EXERCISE REQUIREMENTS. Transcribe, word for word, all of the entries below, and exclude any pictures from the copy.

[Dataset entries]

....

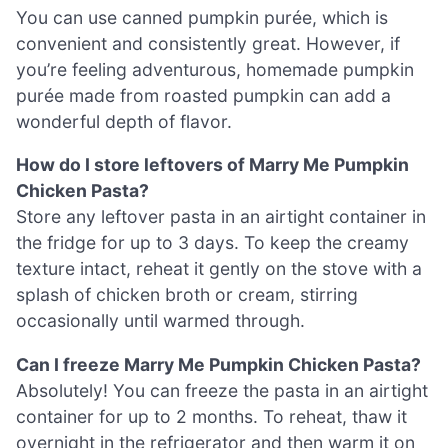
You can use canned pumpkin purée, which is
convenient and consistently great. However, if
you’re feeling adventurous, homemade pumpkin
purée made from roasted pumpkin can add a
wonderful depth of flavor.
How do I store leftovers of Marry Me Pumpkin
Chicken Pasta?
Store any leftover pasta in an airtight container in
the fridge for up to 3 days. To keep the creamy
texture intact, reheat it gently on the stove with a
splash of chicken broth or cream, stirring
occasionally until warmed through.
Can I freeze Marry Me Pumpkin Chicken Pasta?
Absolutely! You can freeze the pasta in an airtight
container for up to 2 months. To reheat, thaw it
overnight in the refrigerator and then warm it on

....

ANSWER SPACE.
You can use canned pumpkin purée, which is
convenient and consistently great. However, if
you’re feeling adventurous, homemade pumpkin
purée made from roasted pumpkin can add a
wonderful depth of flavor.
How do I store leftovers of Marry Me Pumpkin
Chicken Pasta?
Store any leftover pasta in an airtight container in
the fridge for up to 3 days. To keep the creamy
texture intact, reheat it gently on the stove with a
splash of chicken broth or cream, stirring
occasionally until warmed through.
Can I freeze Marry Me Pumpkin Chicken Pasta?
Absolutely! You can freeze the pasta in an airtight
container for up to 2 months. To reheat, thaw it
overnight in the refrigerator and then warm it on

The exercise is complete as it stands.